If You Spot A Child With One Of These Tell-tell Signs…take note.
Someone within your proximity may be sexually abusing a child and you don’t even know it. There are tell-tell signs that you can help identify such a grievous act is taking place.
We will tell you what these signs are and how to counter them and help do your part in preventing and protecting a girl from sexual abuse.
Child sexual abuse is more serious than you think.
- One in four girls and one in six boys are sexually abused before the age of eighteen.
- The majority of the rape victims Ripples International has come across have happened when the child is below thirteen years.
- 75% of abuse cases are family members and additional 10% are acquaintances of the child.
- Nearly a third of girls and 18% of boys in Kenya suffer some form of sexual violence before they are 18, according to a study published in 2010 by the UN Children’s Fund (Unicef).
First of all, we need to define what child sexual abuse is.
According to E Medicine Health Journal, child abuse is defined as “…a variety of harmful behaviors directed against children.”
Child sexual abuse includes any activity that uses a child to create sexual gratification either in you or in others.
Do The Warning Signs Suggest Child Sexual Abuse?
Although the touching of children as a sign of affection and for hygiene is considered normal and necessary, there is a way to distinguish normal touching from child sexual abuse.
The key is the intention by the perpetrator to be sexually aroused by the activity or the intention to create sexual arousal in others.
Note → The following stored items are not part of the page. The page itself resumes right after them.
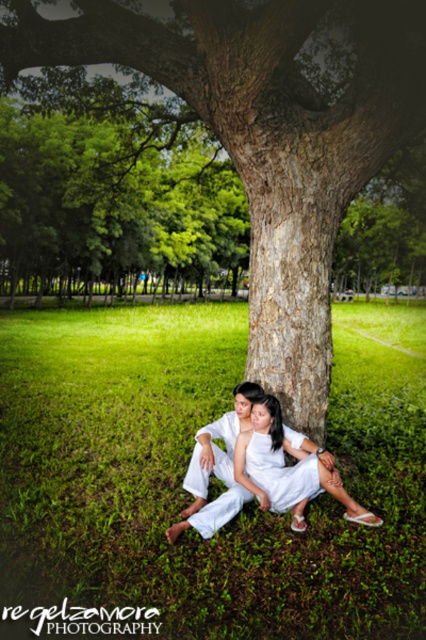 You are a photographer trying to capture a photo of the white satin dress at center and the green grass at lower center. You want to ensure that both subjects are visible in the frame. Based on their positions, which object should be placed to the left side of the other?

The green grass at lower center is positioned on the left side of white satin dress at center, so the green grass at lower center should be placed to the left of the white satin dress at center to ensure both are visible.

You are standing at the point marked as point (186, 468) in the image. Looking around, you see the large tree dominating the upper part of the scene and the two individuals seated on the grass. What is directly beneath your feet at this point?

The point (186, 468) corresponds to green grass at lower center, so directly beneath your feet is the green grass at lower center.

You are a photographer planning to capture a closeup shot of the green grass at lower center. However, you want to ensure that the white satin dress at center is still visible in the background. Given their heights, is this possible?

The green grass at lower center is taller than the white satin dress at center. Since the grass is taller, the dress may be partially obscured unless the camera angle is adjusted to include both.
It’s important to note that the desire to use children in any way to create or gratify sexual arousal is a crime.
Unfortunately, there are people in society who take it too far and in the process abuse children, destroying their lives, education, social systems and resulting in a life full of torment, hate, and physiological disorders.
Therefore it can take many forms, from sexual abuse to pedophilia, physical abuse, child neglect, emotional trauma, and psychological abuse. The victims in this case – the child- is usually not in potion to speak out forcefully in the matter.
The girl child is usually the silent victim under the oppression of a elder male authority figure. These figures include the father, uncle, older male relative or in many cases a male teacher.
The instances of boy child undergoing sexual abuse from an elder female authority are not strange. However, the statistics of rising girl child abuse continue to rise,
These 13 Warning Signs Suggest Child Sexual Abuse
- Making a child uncomfortable by ignoring social, emotional, or physical boundaries or limits.
- Refusing to let a child set any of his or her own limits; using teasing or belittling language to keep a child from setting a limit.
- Insisting on hugging, touching, kissing, tickling, wrestling with, or holding a child even when the child does not want this physical contact or attention.
- Turning to a child for emotional or physical comfort by sharing personal or private information or activities that are normally shared with adults.
- Frequently pointing out sexual images or telling inappropriate or suggestive jokes with children present.
- Exposing a child to adult sexual interactions without apparent concern.
- Having secret interactions with teens or children (e.g., games; sharing drugs, alcohol, or sexual material)
- Spending excessive time e-mailing, text-messaging, or calling a specific girl-child.
- Being overly interested in the sexuality of a particular child or teen (e.g., talks repeatedly about the child’s developing body or interferes with normal teen dating)
- Insisting on or managing to spend unusual amounts of uninterrupted time alone with a child.
- Seeming “too good to be true” (e.g., frequently babysits different children for free, takes children on special outings alone, buys children gifts or gives them money for no apparent reason)
- Frequently walking in on children/teens in the bathroom.
- Allowing children or teens to consistently get away with inappropriate behaviors.
What Do You Do Now?
Now that you know, you need to pay keen attention any time a child exhibits any of these signs.
These warning signs suggest child sexual abuse.
If it’s a child you know, use your wisdom and better judgment to approach the child and ask them if there is anything they would like to talk about. Ask them if they are afraid of anything and get them to gradually confide with you what’s going on.
If you determine the matter to be a grave matter of sexual molestation, then don’t react in anger. The child may mistake that to be a reaction against her.
We wrote an article about how to go about getting the child to open up. What you need to do at this point is ask the child if there is any older person at home they trust.
Then approach the person with the child and share the information with them and urge them to report the matter to the nearest Child Protection office for further investigation.
In case the child is not familiar to you, call your nearest Child Protection office, report the matter and ask them to investigate it further. If you are absolutely sure, then there is only one course of action. Report it to the Police! But be absolutely sure.
Remember, it could be happening right under your eyes.
It’s better to be safe than sorry. Let’s do our part in reducing the statistics of child sexual abuse in our community.